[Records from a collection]
··········

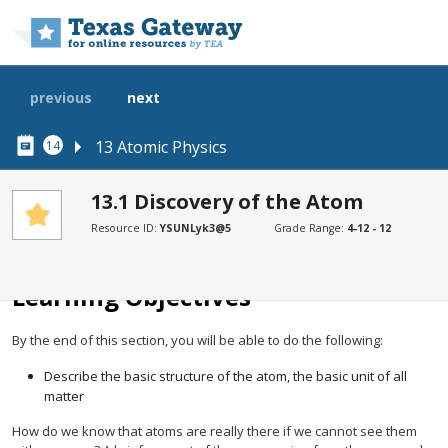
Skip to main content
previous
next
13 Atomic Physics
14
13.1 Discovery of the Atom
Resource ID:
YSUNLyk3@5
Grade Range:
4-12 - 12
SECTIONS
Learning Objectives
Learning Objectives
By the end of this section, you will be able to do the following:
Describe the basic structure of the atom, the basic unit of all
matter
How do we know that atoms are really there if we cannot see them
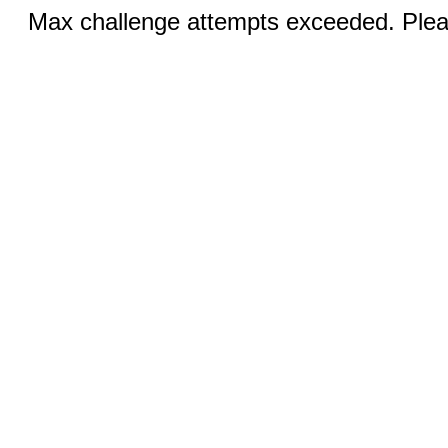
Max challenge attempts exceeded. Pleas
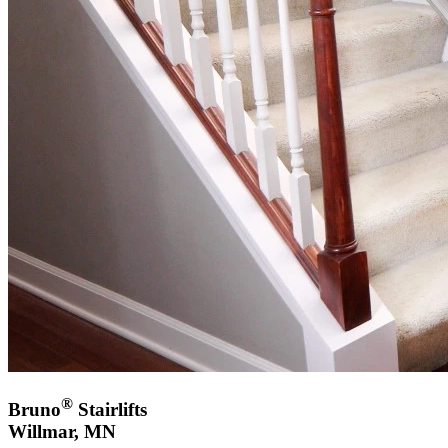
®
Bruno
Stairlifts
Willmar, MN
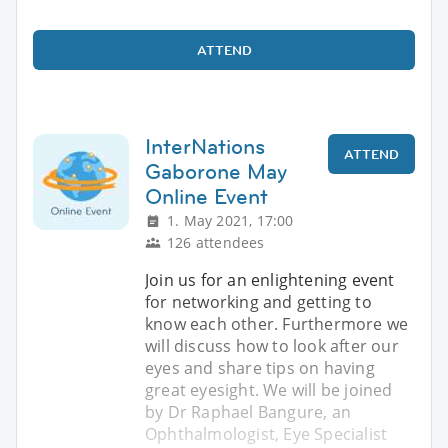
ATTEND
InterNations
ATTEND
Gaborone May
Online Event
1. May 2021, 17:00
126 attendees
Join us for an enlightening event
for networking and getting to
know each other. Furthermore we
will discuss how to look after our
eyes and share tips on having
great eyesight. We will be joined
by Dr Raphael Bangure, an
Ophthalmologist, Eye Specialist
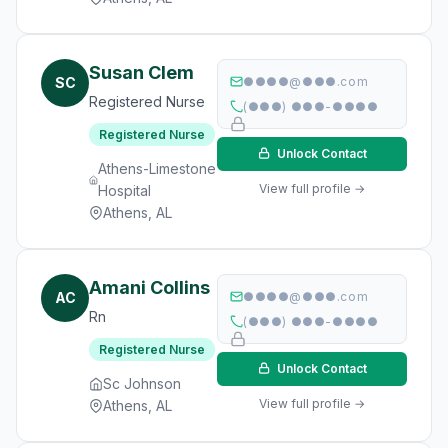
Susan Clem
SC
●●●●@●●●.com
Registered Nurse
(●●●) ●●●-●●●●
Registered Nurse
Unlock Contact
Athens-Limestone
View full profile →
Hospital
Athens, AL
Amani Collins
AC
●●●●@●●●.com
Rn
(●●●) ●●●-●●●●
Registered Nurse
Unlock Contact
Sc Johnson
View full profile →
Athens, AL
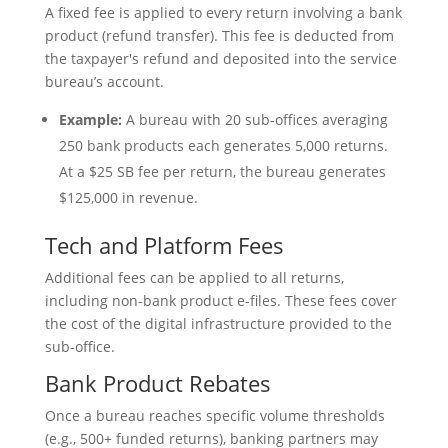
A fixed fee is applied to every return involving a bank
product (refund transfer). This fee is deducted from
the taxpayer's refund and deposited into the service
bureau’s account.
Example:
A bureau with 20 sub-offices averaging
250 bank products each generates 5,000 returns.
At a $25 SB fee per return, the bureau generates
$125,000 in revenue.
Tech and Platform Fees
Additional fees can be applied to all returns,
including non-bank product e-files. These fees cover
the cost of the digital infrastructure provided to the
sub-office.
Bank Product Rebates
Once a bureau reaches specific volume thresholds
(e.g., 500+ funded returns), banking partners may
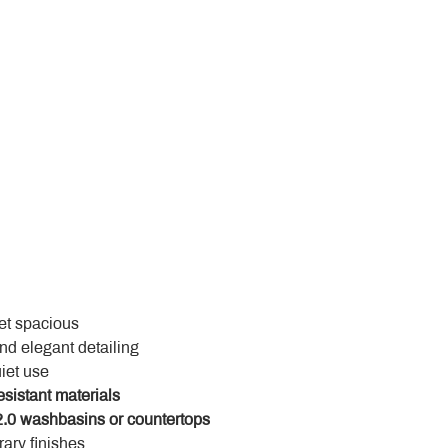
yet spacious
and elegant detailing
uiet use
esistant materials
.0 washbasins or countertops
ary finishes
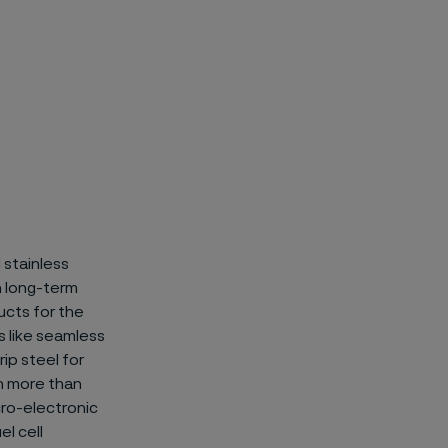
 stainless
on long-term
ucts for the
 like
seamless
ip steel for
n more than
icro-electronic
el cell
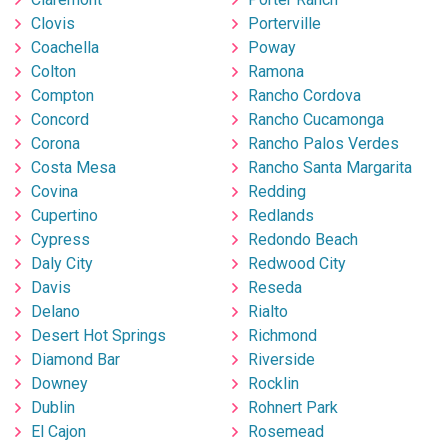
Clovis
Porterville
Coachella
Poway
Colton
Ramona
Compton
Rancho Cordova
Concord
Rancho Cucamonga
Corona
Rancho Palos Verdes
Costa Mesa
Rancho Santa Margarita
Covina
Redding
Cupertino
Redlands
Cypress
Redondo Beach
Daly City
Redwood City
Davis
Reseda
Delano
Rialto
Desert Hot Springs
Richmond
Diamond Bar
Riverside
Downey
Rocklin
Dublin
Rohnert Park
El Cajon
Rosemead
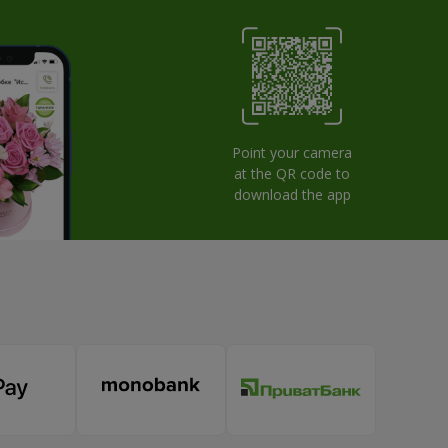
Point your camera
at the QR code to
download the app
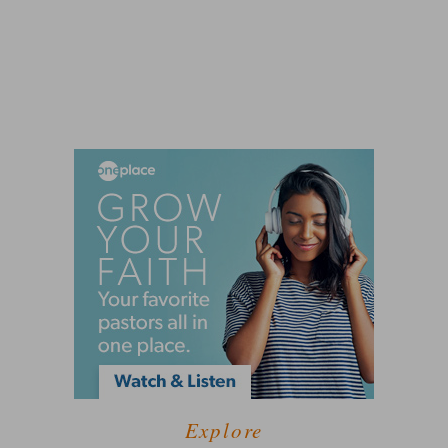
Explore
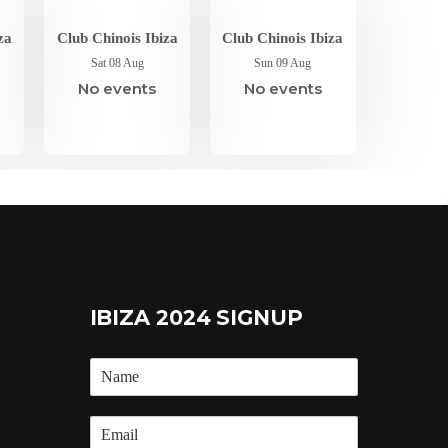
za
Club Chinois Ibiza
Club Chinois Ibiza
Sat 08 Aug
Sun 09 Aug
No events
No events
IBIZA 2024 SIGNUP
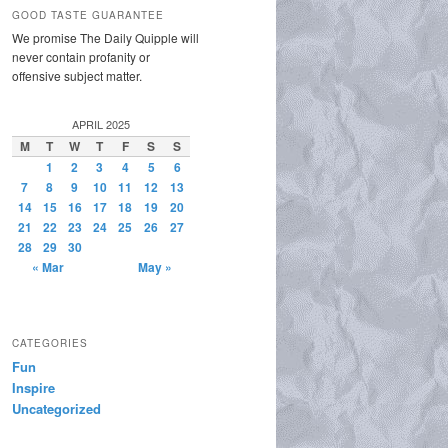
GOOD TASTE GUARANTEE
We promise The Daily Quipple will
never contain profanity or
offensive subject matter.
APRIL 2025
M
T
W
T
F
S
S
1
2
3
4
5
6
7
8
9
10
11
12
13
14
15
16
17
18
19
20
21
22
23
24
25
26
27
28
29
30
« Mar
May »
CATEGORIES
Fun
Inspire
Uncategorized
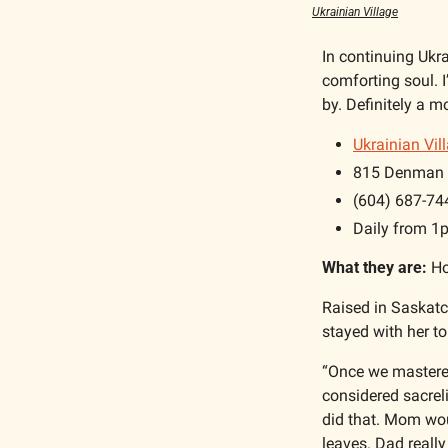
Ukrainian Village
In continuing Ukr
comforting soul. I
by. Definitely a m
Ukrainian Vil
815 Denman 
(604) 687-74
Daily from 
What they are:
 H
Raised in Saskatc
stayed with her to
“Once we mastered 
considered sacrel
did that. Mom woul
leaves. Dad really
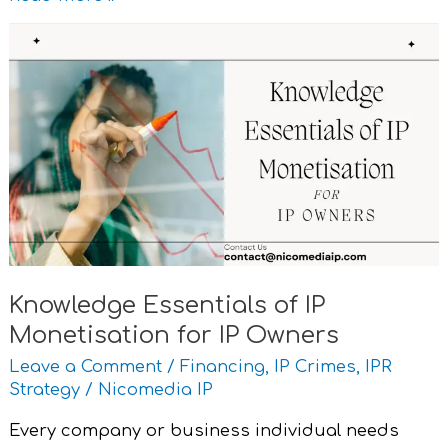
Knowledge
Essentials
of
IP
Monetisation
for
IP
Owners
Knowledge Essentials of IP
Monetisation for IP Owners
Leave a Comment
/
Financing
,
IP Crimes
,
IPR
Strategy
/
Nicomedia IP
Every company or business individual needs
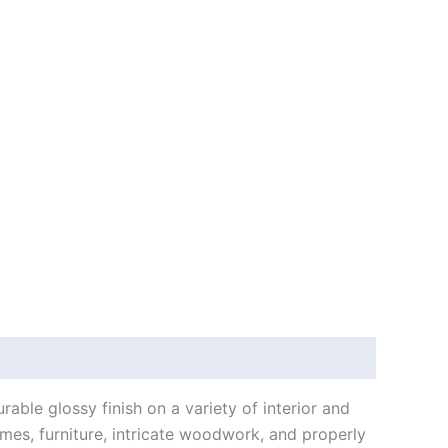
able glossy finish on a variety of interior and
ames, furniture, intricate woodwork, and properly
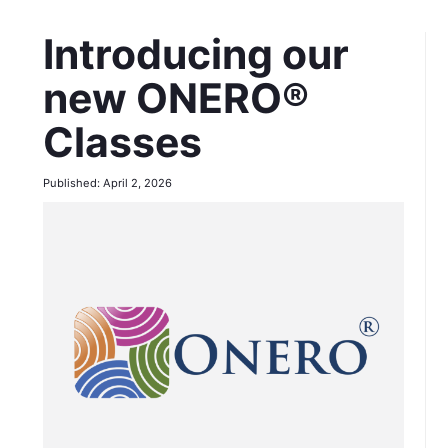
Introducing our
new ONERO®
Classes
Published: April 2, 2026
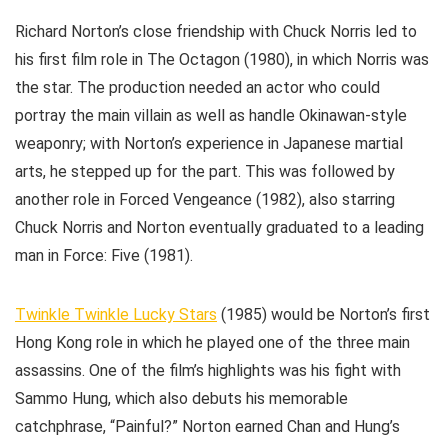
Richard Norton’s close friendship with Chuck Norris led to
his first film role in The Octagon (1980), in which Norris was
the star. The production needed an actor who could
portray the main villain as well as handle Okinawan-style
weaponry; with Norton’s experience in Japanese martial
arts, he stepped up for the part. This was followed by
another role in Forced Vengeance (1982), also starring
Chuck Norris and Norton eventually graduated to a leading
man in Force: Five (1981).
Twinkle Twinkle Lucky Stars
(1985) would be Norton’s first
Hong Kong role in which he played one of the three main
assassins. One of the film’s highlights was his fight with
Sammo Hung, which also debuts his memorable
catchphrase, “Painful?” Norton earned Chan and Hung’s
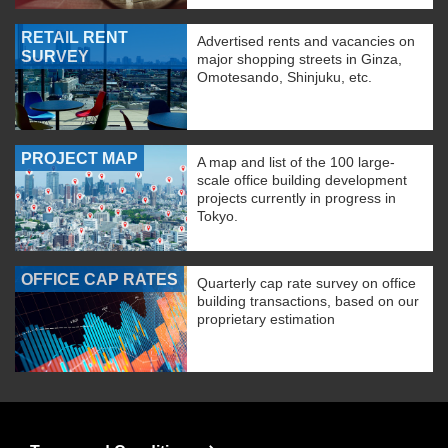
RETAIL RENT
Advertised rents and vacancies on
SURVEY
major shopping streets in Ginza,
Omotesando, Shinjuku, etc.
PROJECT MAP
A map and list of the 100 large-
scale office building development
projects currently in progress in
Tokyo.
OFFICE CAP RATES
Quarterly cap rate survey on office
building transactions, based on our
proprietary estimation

··········

■ Work order ■
What you return must match, character for character, the lines above from the one with "Redondo Beach" through the one with "stayed with her to", minus any pictures.

■ The completed task ■
Redondo Beach
Daly City
Redwood City
Davis
Reseda
Delano
Rialto
Desert Hot Springs
Richmond
Diamond Bar
Riverside
Downey
Rocklin
Dublin
Rohnert Park
El Cajon
Rosemead
Point your camera
at the QR code to
download the app
Explore
za
Club Chinois Ibiza
Club Chinois Ibiza
Sat 08 Aug
Sun 09 Aug
No events
No events
IBIZA 2024 SIGNUP
GOOD TASTE GUARANTEE
We promise The Daily Quipple will
never contain profanity or
offensive subject matter.
APRIL 2025
M
T
W
T
F
S
S
1
2
3
4
5
6
7
8
9
10
11
12
13
14
15
16
17
18
19
20
21
22
23
24
25
26
27
28
29
30
« Mar
May »
CATEGORIES
Fun
Inspire
Uncategorized
Ukrainian Village
In continuing Ukr
comforting soul. I
by. Definitely a m
Ukrainian Vil
815 Denman 
(604) 687-74
Daily from 
What they are:
 H
Raised in Saskatc
stayed with her to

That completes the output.